PROVIDED ENTRIES
━━━━━━━━━━━━━━━━━━━━

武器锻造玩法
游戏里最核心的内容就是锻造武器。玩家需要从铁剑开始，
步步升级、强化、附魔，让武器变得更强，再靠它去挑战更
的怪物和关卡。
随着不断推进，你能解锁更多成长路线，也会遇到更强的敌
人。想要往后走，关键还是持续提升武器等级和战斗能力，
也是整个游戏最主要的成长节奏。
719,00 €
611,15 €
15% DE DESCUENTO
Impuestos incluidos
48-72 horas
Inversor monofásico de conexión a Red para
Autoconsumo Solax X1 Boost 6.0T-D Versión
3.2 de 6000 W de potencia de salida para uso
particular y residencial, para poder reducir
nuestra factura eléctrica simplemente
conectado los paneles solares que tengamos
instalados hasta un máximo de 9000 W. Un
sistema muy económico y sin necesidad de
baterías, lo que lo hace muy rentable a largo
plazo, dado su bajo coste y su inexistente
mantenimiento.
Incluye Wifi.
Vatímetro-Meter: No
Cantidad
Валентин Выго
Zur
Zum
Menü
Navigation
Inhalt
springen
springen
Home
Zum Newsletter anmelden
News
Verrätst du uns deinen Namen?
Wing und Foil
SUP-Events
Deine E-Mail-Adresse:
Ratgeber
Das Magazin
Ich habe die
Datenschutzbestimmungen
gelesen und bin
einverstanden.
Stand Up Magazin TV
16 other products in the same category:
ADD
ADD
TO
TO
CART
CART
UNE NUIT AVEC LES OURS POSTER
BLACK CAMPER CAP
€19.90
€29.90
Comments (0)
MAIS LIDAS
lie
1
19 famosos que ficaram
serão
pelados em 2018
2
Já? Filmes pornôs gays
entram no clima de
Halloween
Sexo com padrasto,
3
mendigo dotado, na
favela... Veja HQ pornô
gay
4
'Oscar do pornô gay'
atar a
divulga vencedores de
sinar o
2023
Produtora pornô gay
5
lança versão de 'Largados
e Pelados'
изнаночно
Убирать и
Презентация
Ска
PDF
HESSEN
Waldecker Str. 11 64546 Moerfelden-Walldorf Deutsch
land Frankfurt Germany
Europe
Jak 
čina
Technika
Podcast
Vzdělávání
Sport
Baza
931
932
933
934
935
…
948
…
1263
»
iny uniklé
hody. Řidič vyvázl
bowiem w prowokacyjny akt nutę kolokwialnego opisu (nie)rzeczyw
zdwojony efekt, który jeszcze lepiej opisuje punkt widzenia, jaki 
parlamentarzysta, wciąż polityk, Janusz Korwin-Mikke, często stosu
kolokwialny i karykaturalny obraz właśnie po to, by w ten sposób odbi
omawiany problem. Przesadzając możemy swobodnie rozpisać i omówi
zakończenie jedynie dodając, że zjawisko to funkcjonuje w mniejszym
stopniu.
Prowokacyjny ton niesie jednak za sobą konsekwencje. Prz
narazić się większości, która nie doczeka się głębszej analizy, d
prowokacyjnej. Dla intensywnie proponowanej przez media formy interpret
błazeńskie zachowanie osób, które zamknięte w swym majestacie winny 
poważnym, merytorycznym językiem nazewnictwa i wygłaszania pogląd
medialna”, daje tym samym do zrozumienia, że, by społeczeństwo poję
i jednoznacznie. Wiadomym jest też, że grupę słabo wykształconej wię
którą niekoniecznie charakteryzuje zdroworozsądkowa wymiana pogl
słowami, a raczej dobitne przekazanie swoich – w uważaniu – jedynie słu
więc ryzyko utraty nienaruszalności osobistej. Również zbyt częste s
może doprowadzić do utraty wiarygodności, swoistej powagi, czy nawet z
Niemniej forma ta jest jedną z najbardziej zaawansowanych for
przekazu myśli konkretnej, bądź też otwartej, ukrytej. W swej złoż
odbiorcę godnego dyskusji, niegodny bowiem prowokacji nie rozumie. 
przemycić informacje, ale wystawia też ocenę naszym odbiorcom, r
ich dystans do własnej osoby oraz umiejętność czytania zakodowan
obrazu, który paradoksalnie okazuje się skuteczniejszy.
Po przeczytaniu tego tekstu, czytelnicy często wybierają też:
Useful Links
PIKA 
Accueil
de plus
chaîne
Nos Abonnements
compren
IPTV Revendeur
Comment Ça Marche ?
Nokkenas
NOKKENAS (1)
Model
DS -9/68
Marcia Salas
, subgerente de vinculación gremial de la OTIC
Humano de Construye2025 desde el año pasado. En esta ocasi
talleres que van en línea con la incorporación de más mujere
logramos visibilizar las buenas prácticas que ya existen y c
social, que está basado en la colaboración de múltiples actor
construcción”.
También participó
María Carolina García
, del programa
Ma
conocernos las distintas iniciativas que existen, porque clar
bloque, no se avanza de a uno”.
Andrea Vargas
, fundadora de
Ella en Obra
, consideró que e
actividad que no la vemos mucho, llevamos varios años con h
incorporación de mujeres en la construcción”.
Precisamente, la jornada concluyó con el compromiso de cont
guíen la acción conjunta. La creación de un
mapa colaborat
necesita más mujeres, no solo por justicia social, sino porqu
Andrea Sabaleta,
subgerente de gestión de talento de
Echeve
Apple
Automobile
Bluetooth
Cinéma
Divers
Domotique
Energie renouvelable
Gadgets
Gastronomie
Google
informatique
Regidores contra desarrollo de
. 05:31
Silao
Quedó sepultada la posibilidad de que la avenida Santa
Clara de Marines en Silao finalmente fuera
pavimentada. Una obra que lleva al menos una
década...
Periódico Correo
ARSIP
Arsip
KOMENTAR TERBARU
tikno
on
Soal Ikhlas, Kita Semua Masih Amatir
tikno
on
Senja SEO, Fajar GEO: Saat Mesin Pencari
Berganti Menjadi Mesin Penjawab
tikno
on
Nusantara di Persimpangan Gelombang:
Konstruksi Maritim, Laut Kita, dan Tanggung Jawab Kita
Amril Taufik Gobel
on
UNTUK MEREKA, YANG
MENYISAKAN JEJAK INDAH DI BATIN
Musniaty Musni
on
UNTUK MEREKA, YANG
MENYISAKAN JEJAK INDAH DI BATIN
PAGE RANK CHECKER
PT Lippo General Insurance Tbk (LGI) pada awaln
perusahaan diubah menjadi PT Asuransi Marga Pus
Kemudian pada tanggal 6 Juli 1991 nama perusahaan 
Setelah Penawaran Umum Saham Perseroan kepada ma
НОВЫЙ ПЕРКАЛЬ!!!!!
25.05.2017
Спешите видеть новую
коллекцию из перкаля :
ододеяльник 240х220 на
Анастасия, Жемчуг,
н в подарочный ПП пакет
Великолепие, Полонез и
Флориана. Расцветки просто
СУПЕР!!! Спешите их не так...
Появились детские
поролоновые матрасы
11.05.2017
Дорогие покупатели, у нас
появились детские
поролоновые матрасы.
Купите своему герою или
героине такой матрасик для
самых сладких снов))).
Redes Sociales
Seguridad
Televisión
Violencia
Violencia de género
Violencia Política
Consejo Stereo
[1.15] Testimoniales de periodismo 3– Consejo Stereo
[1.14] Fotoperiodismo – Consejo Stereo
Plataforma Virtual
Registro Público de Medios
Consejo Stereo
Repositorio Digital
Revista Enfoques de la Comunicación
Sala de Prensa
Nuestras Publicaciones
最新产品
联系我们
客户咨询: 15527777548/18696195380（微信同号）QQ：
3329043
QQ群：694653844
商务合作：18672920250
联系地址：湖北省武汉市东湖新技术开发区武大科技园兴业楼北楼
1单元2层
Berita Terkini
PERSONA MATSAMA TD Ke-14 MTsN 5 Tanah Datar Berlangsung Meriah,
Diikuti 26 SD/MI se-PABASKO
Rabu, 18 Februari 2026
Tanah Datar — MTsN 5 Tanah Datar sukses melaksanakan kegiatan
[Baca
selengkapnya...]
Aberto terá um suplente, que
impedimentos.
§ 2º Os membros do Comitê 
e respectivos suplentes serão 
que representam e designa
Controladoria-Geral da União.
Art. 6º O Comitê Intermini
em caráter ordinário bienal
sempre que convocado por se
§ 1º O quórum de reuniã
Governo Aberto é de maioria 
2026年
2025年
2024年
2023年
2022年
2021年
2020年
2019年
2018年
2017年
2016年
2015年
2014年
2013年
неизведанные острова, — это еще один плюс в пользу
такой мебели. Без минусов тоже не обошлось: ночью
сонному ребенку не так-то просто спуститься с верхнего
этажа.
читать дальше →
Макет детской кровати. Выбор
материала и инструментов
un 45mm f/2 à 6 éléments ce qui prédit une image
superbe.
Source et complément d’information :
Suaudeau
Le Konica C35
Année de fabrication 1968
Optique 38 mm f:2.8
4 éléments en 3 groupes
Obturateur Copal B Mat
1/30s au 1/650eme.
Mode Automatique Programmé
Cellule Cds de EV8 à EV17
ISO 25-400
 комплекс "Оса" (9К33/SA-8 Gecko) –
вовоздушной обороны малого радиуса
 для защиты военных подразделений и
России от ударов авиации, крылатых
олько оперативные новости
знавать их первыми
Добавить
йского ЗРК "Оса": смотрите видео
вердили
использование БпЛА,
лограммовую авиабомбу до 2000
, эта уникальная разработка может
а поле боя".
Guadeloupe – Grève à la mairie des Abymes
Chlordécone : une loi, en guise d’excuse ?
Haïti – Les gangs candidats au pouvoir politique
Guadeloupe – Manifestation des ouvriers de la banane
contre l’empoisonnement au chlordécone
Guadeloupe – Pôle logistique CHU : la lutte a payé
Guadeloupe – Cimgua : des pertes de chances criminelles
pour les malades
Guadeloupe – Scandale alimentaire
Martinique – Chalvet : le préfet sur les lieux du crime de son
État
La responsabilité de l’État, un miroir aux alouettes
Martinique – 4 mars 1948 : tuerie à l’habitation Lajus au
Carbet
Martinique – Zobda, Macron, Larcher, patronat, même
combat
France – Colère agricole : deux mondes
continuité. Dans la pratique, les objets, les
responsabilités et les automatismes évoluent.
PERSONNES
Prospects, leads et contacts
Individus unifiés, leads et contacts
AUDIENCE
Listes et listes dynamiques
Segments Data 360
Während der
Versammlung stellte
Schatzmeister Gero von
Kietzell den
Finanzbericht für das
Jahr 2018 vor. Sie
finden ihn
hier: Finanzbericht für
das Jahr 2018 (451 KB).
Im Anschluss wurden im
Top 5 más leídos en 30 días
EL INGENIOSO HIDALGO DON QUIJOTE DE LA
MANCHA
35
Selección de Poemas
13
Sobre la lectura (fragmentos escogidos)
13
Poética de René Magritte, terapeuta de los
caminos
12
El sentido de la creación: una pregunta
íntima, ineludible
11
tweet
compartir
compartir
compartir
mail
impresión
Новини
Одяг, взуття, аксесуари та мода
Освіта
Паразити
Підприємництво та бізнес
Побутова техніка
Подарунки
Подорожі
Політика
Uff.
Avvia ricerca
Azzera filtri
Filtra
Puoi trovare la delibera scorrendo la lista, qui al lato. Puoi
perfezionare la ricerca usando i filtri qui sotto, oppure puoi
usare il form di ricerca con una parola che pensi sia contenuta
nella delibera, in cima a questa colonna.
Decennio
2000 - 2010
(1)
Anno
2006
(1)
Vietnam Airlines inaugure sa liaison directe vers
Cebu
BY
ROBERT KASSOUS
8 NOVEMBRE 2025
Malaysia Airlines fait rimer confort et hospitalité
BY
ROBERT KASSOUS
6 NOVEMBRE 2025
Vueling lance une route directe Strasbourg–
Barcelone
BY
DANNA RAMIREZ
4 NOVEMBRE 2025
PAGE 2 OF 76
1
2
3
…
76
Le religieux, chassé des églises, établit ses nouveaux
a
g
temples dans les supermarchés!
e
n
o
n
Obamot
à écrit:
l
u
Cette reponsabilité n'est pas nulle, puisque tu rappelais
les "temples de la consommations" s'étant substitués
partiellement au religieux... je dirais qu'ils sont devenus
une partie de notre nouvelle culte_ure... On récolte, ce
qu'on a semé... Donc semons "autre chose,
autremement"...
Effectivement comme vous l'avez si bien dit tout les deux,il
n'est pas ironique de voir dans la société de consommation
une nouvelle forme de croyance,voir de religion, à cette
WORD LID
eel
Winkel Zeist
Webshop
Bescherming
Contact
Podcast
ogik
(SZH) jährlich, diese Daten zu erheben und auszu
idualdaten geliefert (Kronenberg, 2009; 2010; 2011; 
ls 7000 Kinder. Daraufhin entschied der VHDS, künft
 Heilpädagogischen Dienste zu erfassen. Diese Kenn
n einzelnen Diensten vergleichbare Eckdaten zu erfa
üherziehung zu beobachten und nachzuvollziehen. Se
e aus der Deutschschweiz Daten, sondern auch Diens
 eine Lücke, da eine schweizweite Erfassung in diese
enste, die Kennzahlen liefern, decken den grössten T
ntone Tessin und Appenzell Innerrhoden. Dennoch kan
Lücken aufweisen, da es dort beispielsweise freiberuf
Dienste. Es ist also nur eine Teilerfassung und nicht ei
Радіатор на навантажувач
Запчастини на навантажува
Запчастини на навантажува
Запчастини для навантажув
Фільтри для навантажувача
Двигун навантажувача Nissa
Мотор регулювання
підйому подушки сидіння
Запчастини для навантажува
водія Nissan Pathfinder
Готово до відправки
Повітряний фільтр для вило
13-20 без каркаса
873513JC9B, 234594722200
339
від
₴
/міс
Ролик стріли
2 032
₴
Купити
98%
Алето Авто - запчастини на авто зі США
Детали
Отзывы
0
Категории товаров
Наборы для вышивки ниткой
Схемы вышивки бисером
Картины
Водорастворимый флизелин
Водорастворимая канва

━━━━━━━━━━━━━━━━━━━━

With the first line of the material as the start and the line containing "Autoconsumo Solax X1 Boost 6.0T-D Versión" as the end, repeat that span exactly and add nothing.

RESULT OF THE TASK
武器锻造玩法
游戏里最核心的内容就是锻造武器。玩家需要从铁剑开始，
步步升级、强化、附魔，让武器变得更强，再靠它去挑战更
的怪物和关卡。
随着不断推进，你能解锁更多成长路线，也会遇到更强的敌
人。想要往后走，关键还是持续提升武器等级和战斗能力，
也是整个游戏最主要的成长节奏。
719,00 €
611,15 €
15% DE DESCUENTO
Impuestos incluidos
48-72 horas
Inversor monofásico de conexión a Red para
Autoconsumo Solax X1 Boost 6.0T-D Versión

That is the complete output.